Sandy, there is clearly a misunderstanding here. Universities would only make the accepted manuscript available, exactly the same version that currently is self-archived as green open access. The version of record remains with the publisher. We never spoke about anything but the manuscripts, so this is nothing else but green OA.

As a strong advocate of OA since the 1980s, I have always argued against “one size fits all” and have been critical of the tendency of some OA advocates to think that the CC BY license works for all authors in all fields. It does not.

It may be worth pointing out that when netLibrary came onto the scene as a vendor iof ebooks to libraries, university presses (and other publishers) were compelled to obtain third-party permission to use copyrighted material owned by others in the ebook edition, and in some cases permission was denied. I can remember some books we at Penn State entered into netLibrary that had pages blank because permission to use items like maps and other illustrations was denied. So the ebook version was, in fact, a truncated version of record.
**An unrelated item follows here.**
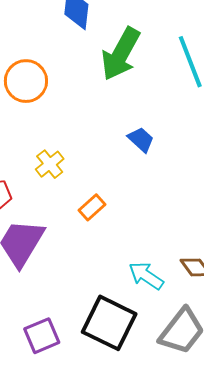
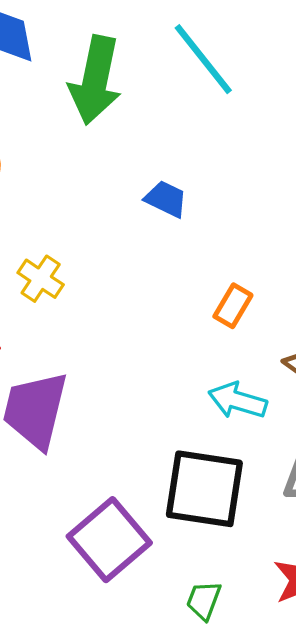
orange rectangle: (92, 207) -> (233, 306), moved
purple square: (42, 336) -> (109, 540), size x1.4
Thank you for your comment, Sandy. I fully understand that there are different views across disciplines (and even within disciplines) on the suitability of CC licenses, and that third party rights in particular are complicated. You may have noticed that the UK-SCL proposal does not include CC BY as the licence, despite encouragement to go down this way (including from academics), so the model does not advocate CC BY as default solution. The main reason for not including ND is that this licence component puts authors in breach with funders – James has explained this in more detail below. So in that sense it is not a case of the UK-SCL imposing on authors but helping authors to meet funder requirements. I appreciate you may not agree with the funder policy, but we have to respect them anyway.

From previous discussions, and again in this article, there is a clear divide in opinions over the appropriateness of an –ND licence for scholarly material.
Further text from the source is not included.